Why Us?

The other day, Cancer Couple received a comment from an Australian mother of two young children who suffers from a difficult-to-classify brain tumor and whose husband is doing well after an autologous stem cell transplant for AML/APL leukemia. You see her beautifully written blog at http://coogeegoo.wordpress.com/.

In closing, she asked, “How do you deal with the "why us?" response that has no answer?” It is a question that I have given some thought to, so I want to share a few ideas.
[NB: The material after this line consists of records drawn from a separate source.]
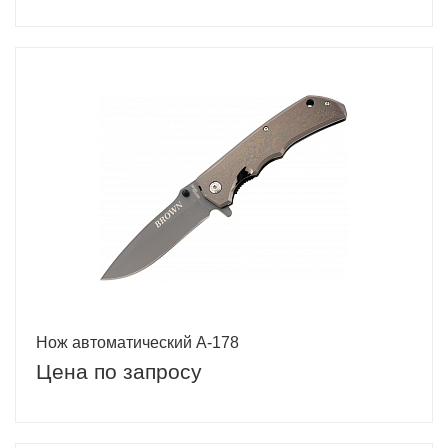
Нож автоматический A-178
Цена по запросу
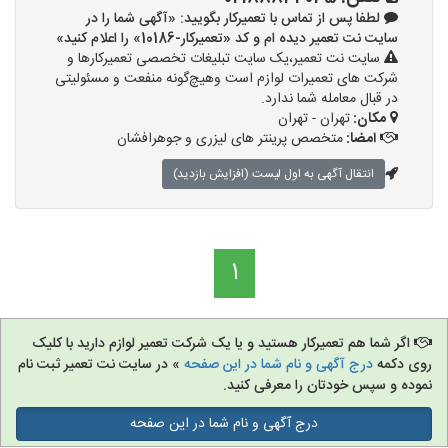
لطفا پس از تماس با تعمیرکار بگویید: «آگهی شما را در
سایت نت تعمیر دیده ام و کد «تعمیرکار-10186» را اعلام کنید»
سایت نت تعمیر،یک سایت تبلیغات تخصصی تعمیرکارها و
شرکت های تعمیرات لوازم است وهیچ‌گونه منفعت و مسئولیتی
در قبال معامله شما ندارد.
مکان:
تهران - تهران
امضا:
متخصص پرینتر های لیزری و جوهرافشان
انتقال آگهی به اول لیست (افزایش بازدید)
1
اگر شما هم تعمیرکار هستید و یا یک شرکت تعمیر لوازم دارید با کلیک
روی دکمه
درج آگهی و نام شما در این صفحه
» در سایت نت تعمیر ثبت نام
نموده و سپس خودتان را معرفی کنید.
درج آگهی و نام شما در این صفحه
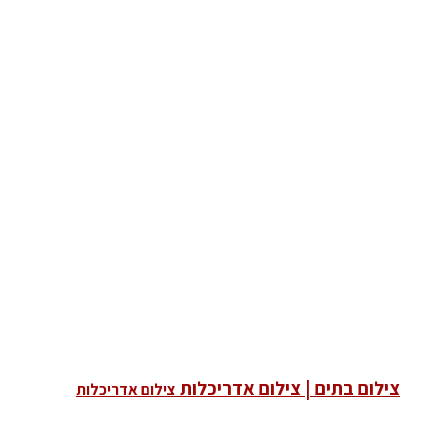
צילום בתים | צילום אדריכלות
צילום אדריכלות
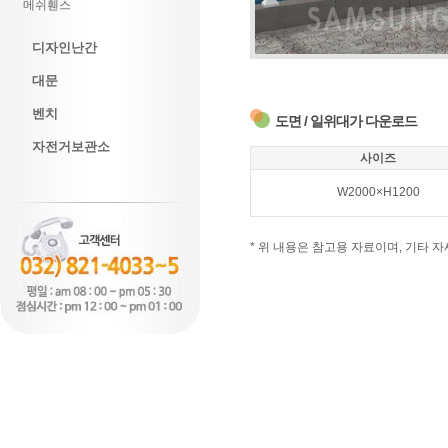
메쉬휀스
디자인난간
대문
벤치
도면 / 일위대가 다운로드
자전거보관소
사이즈
W2000×H1200
* 위 내용은 참고용 자료이며, 기타 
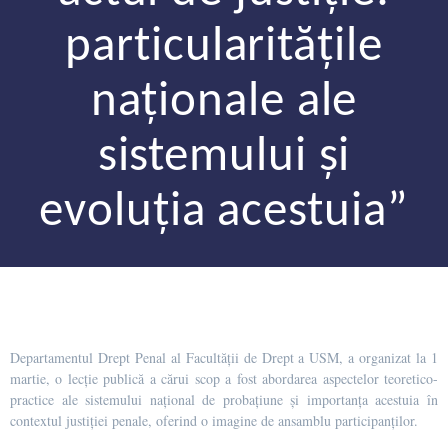
particularitățile
naționale ale
sistemului și
evoluția acestuia”
Departamentul Drept Penal al Facultății de Drept a USM, a organizat la 1
martie, o lecție publică a cărui scop a fost abordarea aspectelor teoretico-
practice ale sistemului național de probațiune și importanța acestuia în
contextul justiției penale, oferind o imagine de ansamblu participanților.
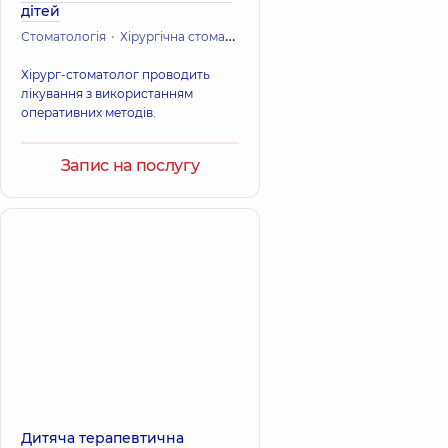
дітей
Стоматологія
Хірургічна стоматологія
Хірург-стоматолог проводить
лікування з використанням
оперативних методів.
Запис на послугу
Дитяча терапевтична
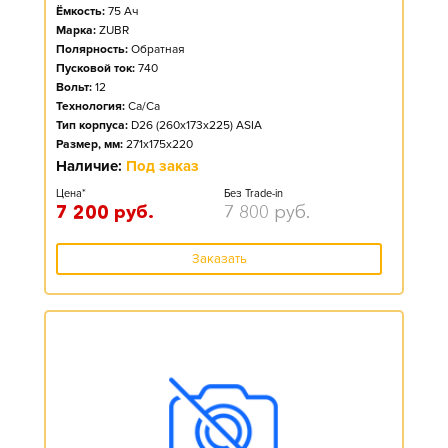
Ёмкость:
75
Ач
Марка:
ZUBR
Полярность:
Обратная
Пусковой ток:
740
Вольт:
12
Технология:
Ca/Ca
Тип корпуса:
D26 (260x173x225) ASIA
Размер, мм:
271x175x220
Наличие:
Под заказ
Цена*
Без Trade-in
7 200
руб.
7 800
руб.
Заказать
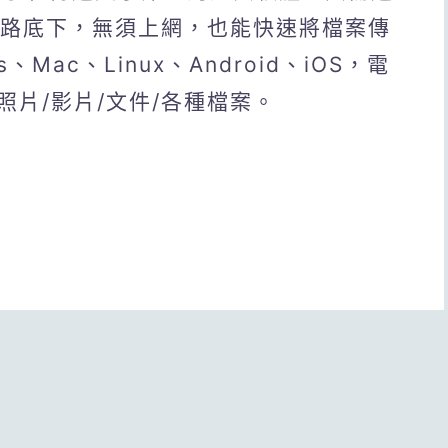
網路底下，無須上網，也能快速將檔案傳
Mac、Linux、Android、iOS，電
片/影片/文件/各種檔案。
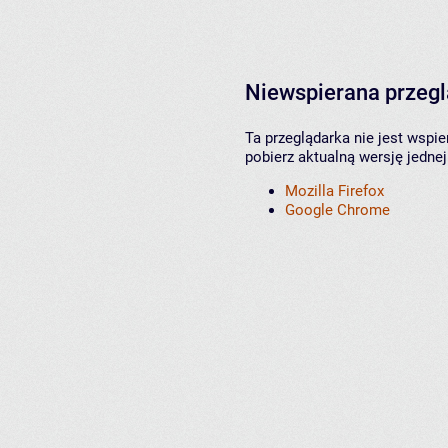
Niewspierana przeg
Ta przeglądarka nie jest wspi
pobierz aktualną wersję jednej
Mozilla Firefox
Google Chrome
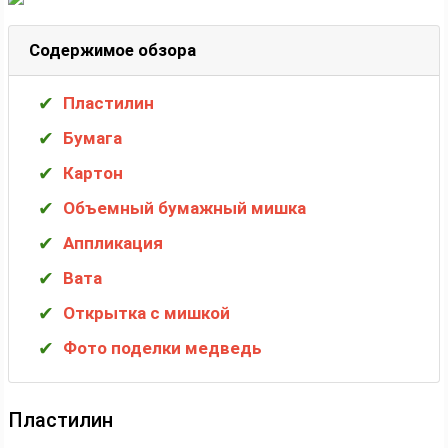
Содержимое обзора
Пластилин
Бумага
Картон
Объемный бумажный мишка
Аппликация
Вата
Открытка с мишкой
Фото поделки медведь
Пластилин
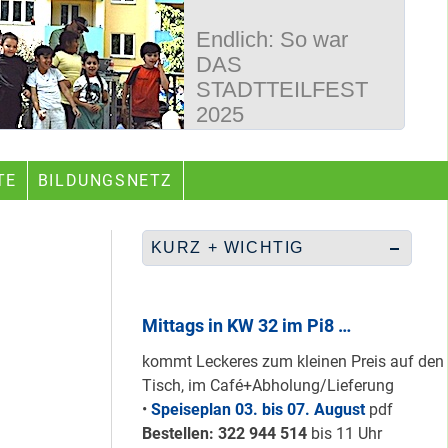
Endlich: So war
DAS
STADTTEILFEST
2025
50 Jahre
TE
BILDUNGSNETZ
Wegbereiter &
guter Begleiter …
KURZ + WICHTIG
Rüberretten was
geht & sich
Mittags in KW 32 im Pi8 …
ABSCHAFFEN!
kommt Leckeres zum kleinen Preis auf den
Tisch, im Café+Abholung/Lieferung
•
Speiseplan 03. bis 07. August
pdf
Nur grüne & gelbe
Bestellen: 322 94
4 514
bis 11 Uhr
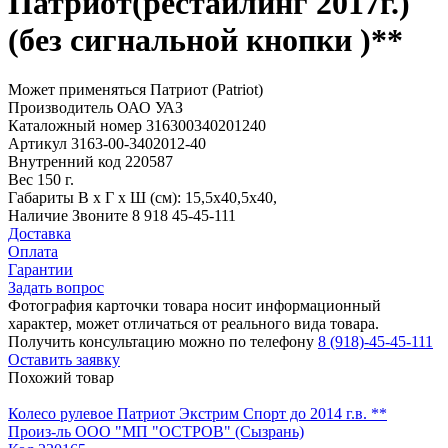
Патриот(рестайлинг 2017г.)
(без сигнальной кнопки )**
Может применяться
Патриот (Patriot)
Производитель
ОАО УАЗ
Каталожный номер
316300340201240
Артикул
3163-00-3402012-40
Внутренний код
220587
Вес
150 г.
Габариты
В х Г х Ш (см): 15,5х40,5х40,
Наличие
Звоните 8 918 45-45-111
Доставка
Оплата
Гарантии
Задать вопрос
Фотография карточки товара носит информационный
характер, может отличаться от реального вида товара.
Получить консультацию можно по телефону
8 (918)-45-45-111
Оставить заявку
Похожий товар
Колесо рулевое Патриот Экстрим Спорт до 2014 г.в. **
Произ-ль
ООО "МП "ОСТРОВ" (Сызрань)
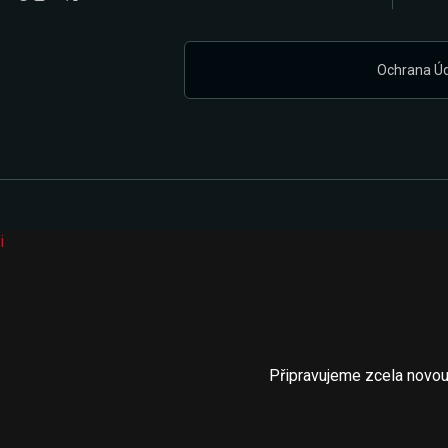
Ochrana Ú
i
Připravujeme zcela novou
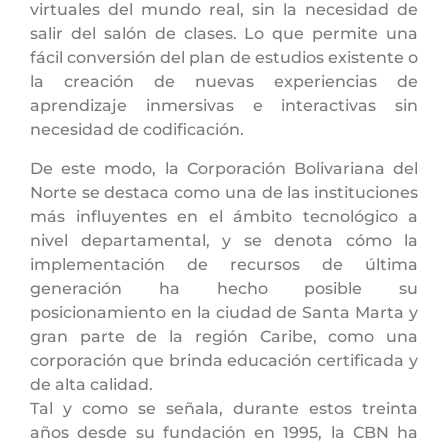
virtuales del mundo real, sin la necesidad de
salir del salón de clases. Lo que permite una
fácil conversión del plan de estudios existente o
la creación de nuevas experiencias de
aprendizaje inmersivas e interactivas sin
necesidad de codificación.
De este modo, la Corporación Bolivariana del
Norte se destaca como una de las instituciones
más influyentes en el ámbito tecnológico a
nivel departamental, y se denota cómo la
implementación de recursos de última
generación ha hecho posible su
posicionamiento en la ciudad de Santa Marta y
gran parte de la región Caribe, como una
corporación que brinda educación certificada y
de alta calidad.
Tal y como se señala, durante estos treinta
años desde su fundación en 1995, la CBN ha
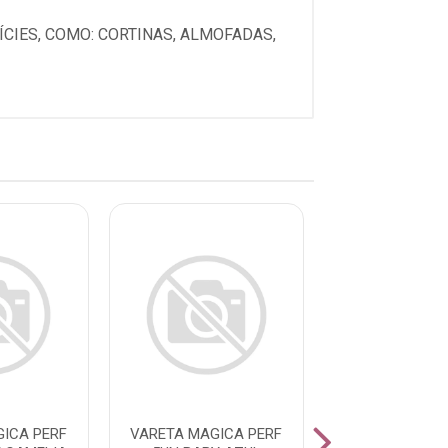
CIES, COMO: CORTINAS, ALMOFADAS,
ICA PERF
VARETA MAGICA PERF
VARETA MAGIC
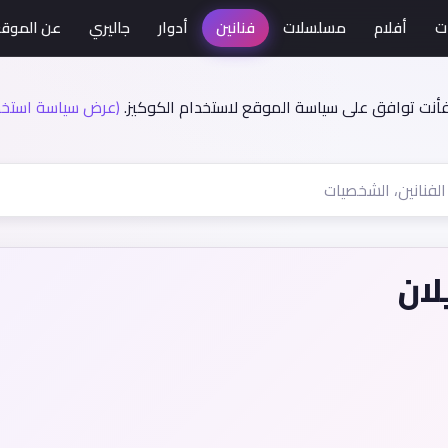
ت
أفلام
مسلسلات
فنانين
أدوار
جاليري
عن الموق
فأنت توافق على سياسة الموقع لاستخدام الكوكيز.
(عرض سياسة استخدا
لان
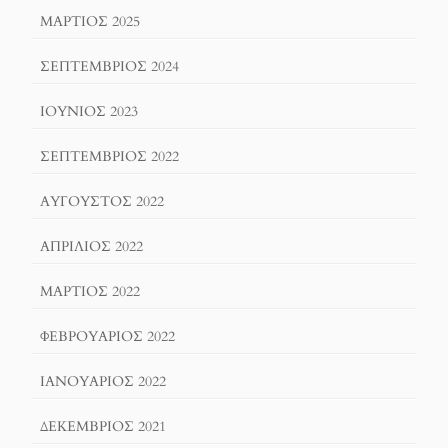
ΜΆΡΤΙΟΣ 2025
ΣΕΠΤΈΜΒΡΙΟΣ 2024
ΙΟΎΝΙΟΣ 2023
ΣΕΠΤΈΜΒΡΙΟΣ 2022
ΑΎΓΟΥΣΤΟΣ 2022
ΑΠΡΊΛΙΟΣ 2022
ΜΆΡΤΙΟΣ 2022
ΦΕΒΡΟΥΆΡΙΟΣ 2022
ΙΑΝΟΥΆΡΙΟΣ 2022
ΔΕΚΈΜΒΡΙΟΣ 2021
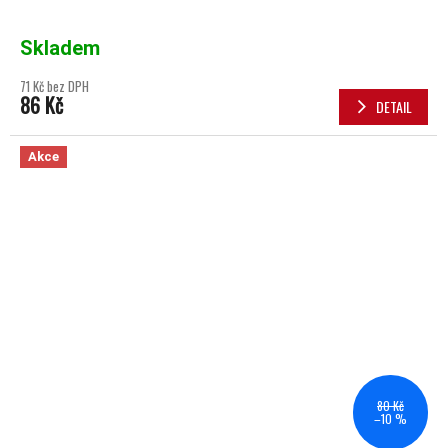
Skladem
71 Kč bez DPH
86 Kč
DETAIL
Akce
80 Kč
–10 %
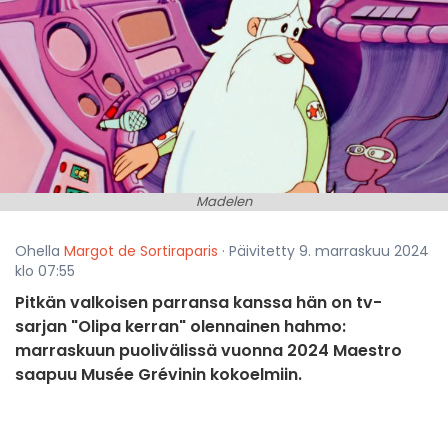
Madelen
Ohella
Margot de Sortiraparis
· Päivitetty 9. marraskuu 2024
klo 07:55
Pitkän valkoisen parransa kanssa hän on tv-
sarjan "Olipa kerran" olennainen hahmo:
marraskuun puolivälissä vuonna 2024 Maestro
saapuu Musée Grévinin kokoelmiin.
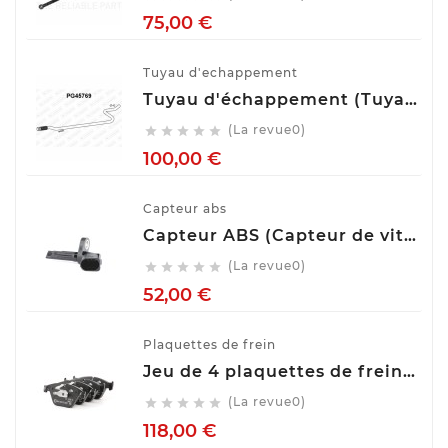
Prix
75,00 €
Tuyau d'echappement
Tuyau d'échappement (Tuyau d'échappement) VENEPORTE PG45769
(La revue0)





Prix
100,00 €
Capteur abs
Capteur ABS (Capteur de vitesse de roue) BOSCH 0 265 007 928
(La revue0)





Prix
52,00 €
Plaquettes de frein
Jeu de 4 plaquettes de frein ATE 13.0460-7275.2
(La revue0)





Prix
118,00 €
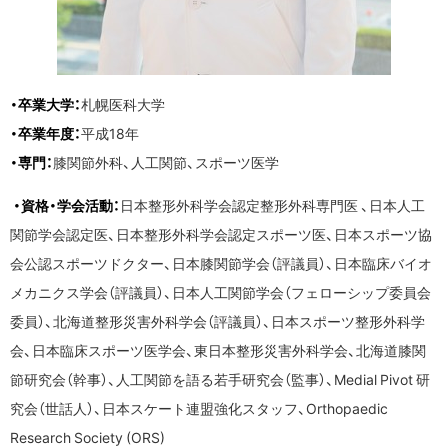
・卒業大学：
札幌医科大学
・卒業年度：
平成18年
・専門：
膝関節外科、人工関節、スポーツ医学
・資格・学会活動：
日本整形外科学会認定整形外科専門医 、日本人工
関節学会認定医、日本整形外科学会認定スポーツ医、日本スポーツ協
会公認スポーツドクター、日本膝関節学会（評議員）、日本臨床バイオ
メカニクス学会（評議員）、日本人工関節学会（フェローシップ委員会
委員）、北海道整形災害外科学会（評議員）、日本スポーツ整形外科学
会、日本臨床スポーツ医学会、東日本整形災害外科学会、北海道膝関
節研究会（幹事）、人工関節を語る若手研究会（監事）、Medial Pivot 研
究会（世話人）、日本スケート連盟強化スタッフ、Orthopaedic
Research Society (ORS)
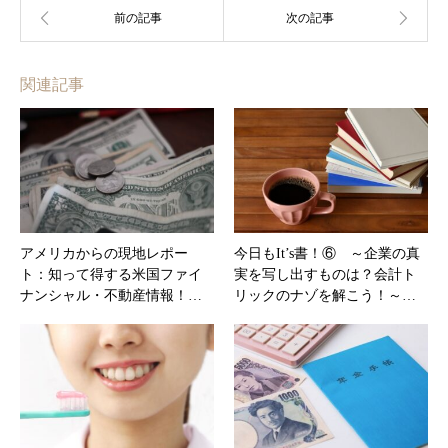
関連記事
アメリカからの現地レポー
今日もIt’s書！⑥ ～企業の真
ト：知って得する米国ファイ
実を写し出すものは？会計ト
ナンシャル・不動産情報！…
リックのナゾを解こう！～…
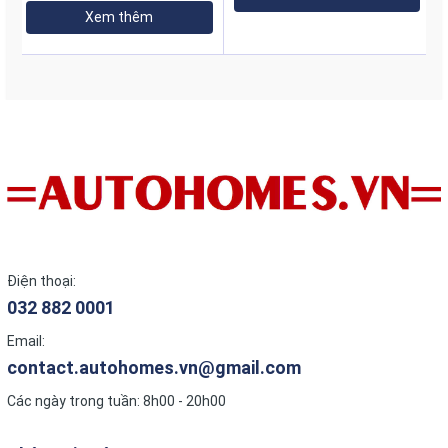
Xem thêm
Điện thoại:
032 882 0001
Email:
contact.autohomes.vn@gmail.com
Các ngày trong tuần: 8h00 - 20h00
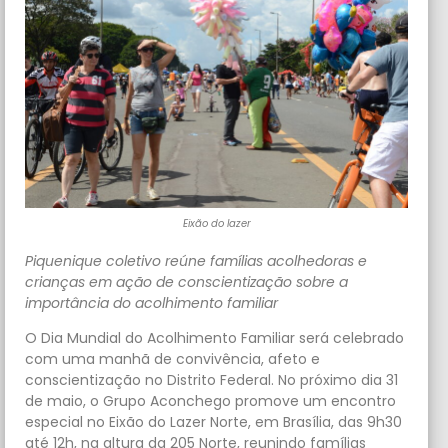
Eixão do lazer
Piquenique coletivo reúne famílias acolhedoras e
crianças em ação de conscientização sobre a
importância do acolhimento familiar
O Dia Mundial do Acolhimento Familiar será celebrado
com uma manhã de convivência, afeto e
conscientização no Distrito Federal. No próximo dia 31
de maio, o Grupo Aconchego promove um encontro
especial no Eixão do Lazer Norte, em Brasília, das 9h30
até 12h, na altura da 205 Norte, reunindo famílias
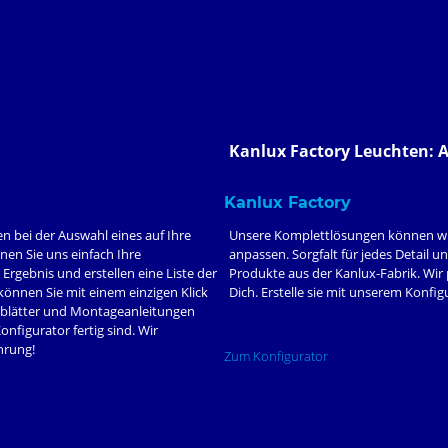
Kanlux Factory Leuchten: 
Kanlux Factory
en bei der Auswahl eines auf Ihre
Unsere Komplettlösungen können wir 
nen Sie uns einfach Ihre
anpassen. Sorgfalt für jedes Detail u
Ergebnis und erstellen eine Liste der
Produkte aus der Kanlux-Fabrik. Wir 
nnen Sie mit einem einzigen Klick
Dich. Erstelle sie mit unserem Konfig
blätter und Montageanleitungen
figurator fertig sind. Wir
hrung!
Zum Konfigurator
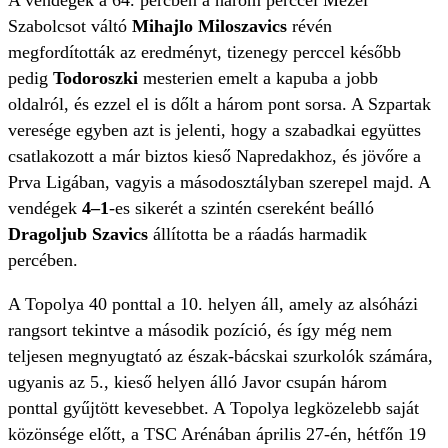
A vendégek a 64. percben a három perccel Mezei
Szabolcsot váltó
Mihajlo Miloszavics
révén
megfordították az eredményt, tizenegy perccel később
pedig
Todoroszki
mesterien emelt a kapuba a jobb
oldalról, és ezzel el is dőlt a három pont sorsa. A Szpartak
veresége egyben azt is jelenti, hogy a szabadkai együttes
csatlakozott a már biztos kieső Napredakhoz, és jövőre a
Prva Ligában, vagyis a másodosztályban szerepel majd. A
vendégek
4–1
-es sikerét a szintén csereként beálló
Dragoljub Szavics
állította be a ráadás harmadik
percében.
A Topolya 40 ponttal a 10. helyen áll, amely az alsóházi
rangsort tekintve a második pozíció, és így még nem
teljesen megnyugtató az észak-bácskai szurkolók számára,
ugyanis az 5., kieső helyen álló Javor csupán három
ponttal gyűjtött kevesebbet. A Topolya legközelebb saját
közönsége előtt, a TSC Arénában április 27-én, hétfőn 19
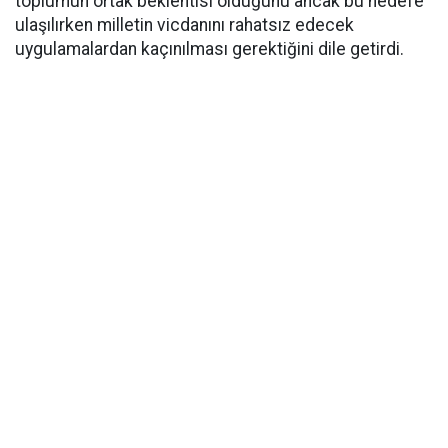
toplumun ortak beklentisi olduğunu ancak bu hedefe
ulaşılırken milletin vicdanını rahatsız edecek
uygulamalardan kaçınılması gerektiğini dile getirdi.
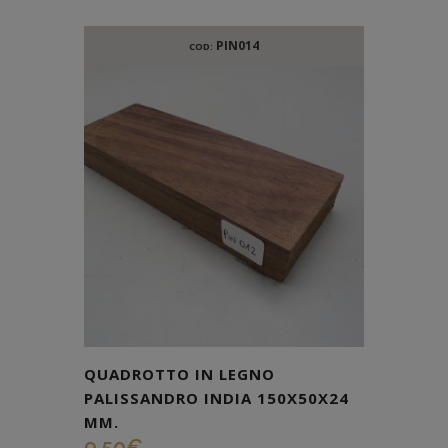
PIN014
COD:
QUADROTTO IN LEGNO
PALISSANDRO INDIA 150X50X24
MM.
9,50
€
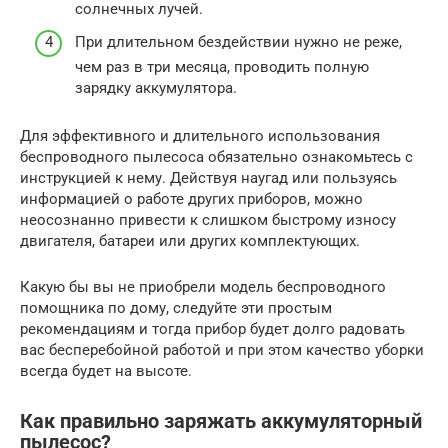
солнечных лучей.
При длительном бездействии нужно не реже,
чем раз в три месяца, проводить полную
зарядку аккумулятора.
Для эффективного и длительного использования
беспроводного пылесоса обязательно ознакомьтесь с
инструкцией к нему. Действуя наугад или пользуясь
информацией о работе других приборов, можно
неосознанно привести к слишком быстрому износу
двигателя, батареи или других комплектующих.
Какую бы вы не приобрели модель беспроводного
помощника по дому, следуйте эти простым
рекомендациям и тогда прибор будет долго радовать
вас бесперебойной работой и при этом качество уборки
всегда будет на высоте.
Как правильно заряжать аккумуляторный
пылесос?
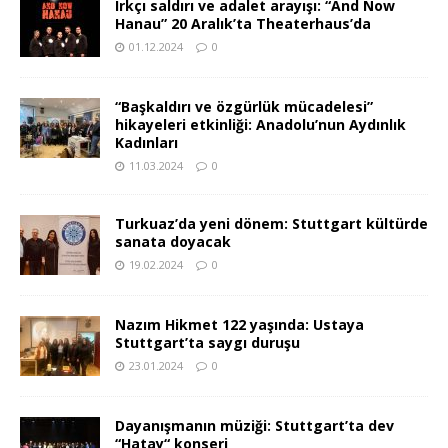
Irkçı saldırı ve adalet arayışı: “And Now
Hanau” 20 Aralık’ta Theaterhaus’da
01.12.2024
0
“Başkaldırı ve özgürlük mücadelesi”
hikayeleri etkinliği: Anadolu’nun Aydınlık
Kadınları
11.03.2024
0
Turkuaz’da yeni dönem: Stuttgart kültürde
sanata doyacak
19.02.2024
0
Nazım Hikmet 122 yaşında: Ustaya
Stuttgart’ta saygı duruşu
23.01.2024
0
Dayanışmanın müziği: Stuttgart’ta dev
“Hatay“ konseri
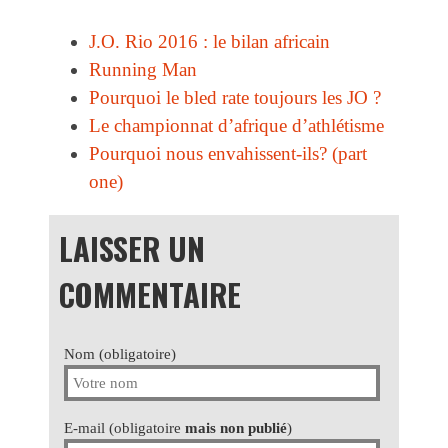
J.O. Rio 2016 : le bilan africain
Running Man
Pourquoi le bled rate toujours les JO ?
Le championnat d’afrique d’athlétisme
Pourquoi nous envahissent-ils? (part
one)
LAISSER UN
COMMENTAIRE
Nom (obligatoire)
E-mail (obligatoire
mais non publié
)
Many behavioral scholars believe that humans have a built in sense of morality based on cooperation through reciprocity and punishment. It is in our nature to cooperate with others as long as there is reciprocity. I’ll help you, if you help me. However, because people sometimes cheat and do not reciprocate, we are naturally predisposed to punish violators. We have a well-developed fairness detector that causes us to look for unfair behavior and seek punishment as a way of restoring fairness. An interesting article on the inborn morality of infants can be found here:

 http://www.nytimes.com/2010/05/09/magazine/09babies-t.html?_r=1&scp=1&sq=infant%20morality&st=cse

I believe our fairness detector is activated when bad events occur in our lives, and we look for reasons for those events. We want to find the meaning of the events so we can determine if we have been cheated. I remember my mother saying, “It’s not fair” with reference to my father’s malignant melanoma. He was a good man who worked hard to support his family and was always honest and fair in his dealings with others. My mother thought it was unfair that such a man should have cancer when others who, in her view, were not so good did not. She was searching for equity in a context in which fairness/unfairness, right/wrong did not apply. Some events have no meaning. The world is an incredibly complex place, and things we see as both good and bad happen essentially at random. That is, they are not part of some overarching, goal directed process. There may be causes for the event, but they are essentially random at the core, like winning the lottery.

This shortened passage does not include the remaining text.